La nuova formula sviluppata per calcolare l’età dei cani è più complicata, rispetto a quella tradizionale che consiste nel moltiplicare ogni anno del cane per sette, ma pare risulti più corretta. Questa formula si basa sulle mutazioni che nel tempo si verificano nel DNA. In particolare sui ‘gruppi metilici’, ossia le molecole che si aggiungono al DNA a un ritmo costante.
Questa nuova formula, i cui risultati sono stati pubblicati sulla rivista BioRxiv, può essere utilizzata per calcolare sia l’età nell’uomo che nel cane in un processo noto come ‘orologio epigenetico’. Grazie ad un confronto comparato tra i due ‘orologi’ (umano e canino) è stato possibile rilevare che vi erano somiglianze tra le due specie viventi in due precise fasce d’età.
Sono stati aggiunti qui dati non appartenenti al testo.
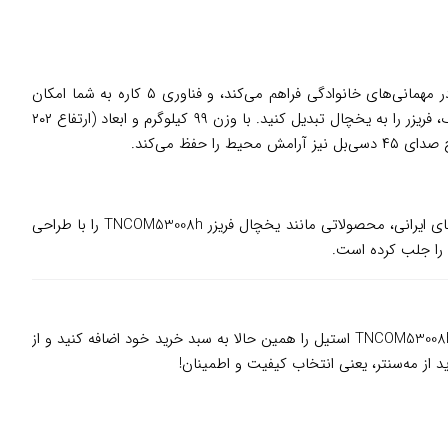
برای سبک زندگی مدرن ایرانی طراحی شده است. هومبار این یخچال، دسترسی سریع به نوشیدنی‌ها را در مهمانی‌های خانوادگی فراهم می‌کند، و فناوری ۵ کاره به شما امکان
می‌دهد فضای یخچال و فریزر را بر اساس نیاز تنظیم کنید، مثلاً در سفرها با حالت تعطیلات در مصرف انرژی صرفه‌جویی کنید یا در روزهای پرمصرف، فریزر را به یخچال تبدیل کنید. با وزن ۹۹ کیلوگرم و ابعاد (ارتفاع ۲۰۲
، برندی معتبر از شرکت تکران مبرد، از سال ۱۳۵۶ در زمینه تولید لوازم خانگی باکیفیت فعالیت می‌کند. این برند با تمرکز بر نیازهای خانواده‌های ایرانی، محصولاتی مانند یخچال فریزر TNCOM53008h را با طراحی
 را جلب کرده است.
، ما تجربه‌ای مطمئن و رضایت‌بخش از خرید آنلاین را برای شما تضمین می‌کنیم. یخچال فریزر ۲۲ فوت هیمالیا مدل TNCOM53008h استیل را همین حالا به سبد خرید خود اضافه کنید و از
 از مه‌سنتر، یعنی انتخاب کیفیت و اطمینان!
I cani più giovani, hanno un ‘orologio epigenetico’ più simile a quello degli uomini giovani e anche i cani anziani hanno un ‘orologio’ similare a quello degli uomini anziani. Da qui gli studiosi dell’Università di San Diego hanno ipotizzato che moltiplicando il logaritmo naturale dell’età del cane in anni per 16 e poi aggiungere 31 si ottiene con esattezza l’età dei cani (in ‘valore umano’).
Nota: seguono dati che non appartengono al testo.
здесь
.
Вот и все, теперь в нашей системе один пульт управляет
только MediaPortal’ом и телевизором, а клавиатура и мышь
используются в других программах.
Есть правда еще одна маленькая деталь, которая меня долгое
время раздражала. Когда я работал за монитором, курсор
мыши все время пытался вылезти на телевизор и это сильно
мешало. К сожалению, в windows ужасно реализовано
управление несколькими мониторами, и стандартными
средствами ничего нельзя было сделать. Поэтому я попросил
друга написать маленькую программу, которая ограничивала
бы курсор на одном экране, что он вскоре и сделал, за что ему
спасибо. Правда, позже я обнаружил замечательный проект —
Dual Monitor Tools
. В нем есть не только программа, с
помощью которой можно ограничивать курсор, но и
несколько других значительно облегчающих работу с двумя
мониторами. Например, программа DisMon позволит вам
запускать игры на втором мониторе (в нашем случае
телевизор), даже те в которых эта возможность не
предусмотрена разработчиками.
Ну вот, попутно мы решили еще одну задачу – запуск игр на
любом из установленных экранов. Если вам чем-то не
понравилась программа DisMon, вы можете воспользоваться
Tuttavia la nuova scoperta, pare lasciare qualche perplessità. Se da un lato infatti risulta essere un calcolo più preciso, dall’altro lato è abbastanza complicata. Alcuni siti di informazione scientifica si sono attrezzati e hanno creato un calcolatore online per agevolare l’operazione a chiunque fosse incuriosito. Dalla nuova formula si è dedotto per esempio che un cane di 18 anni avrebbe 77 anni umani; un cane di 3 anni ne avrebbe 48. Ma pare che oltre alla difficoltà del calcolo il nuovo metodo abbia incontrato delle perplessità. Ad esempio il fatto che i cani abbiano una grande variabilità di durata della vita in base alla loro razza. Quindi, in questo caso un cane di taglia grande, che in media vive dai 6 ai 7 anni, morirebbe prima di diventare anziano? A questa domanda gli studiosi non hanno ancora risposto. Insomma la ricerca è interessante, ma pare che qualcuno continuerà ad usare il vecchio metodo della moltiplicazione per 7.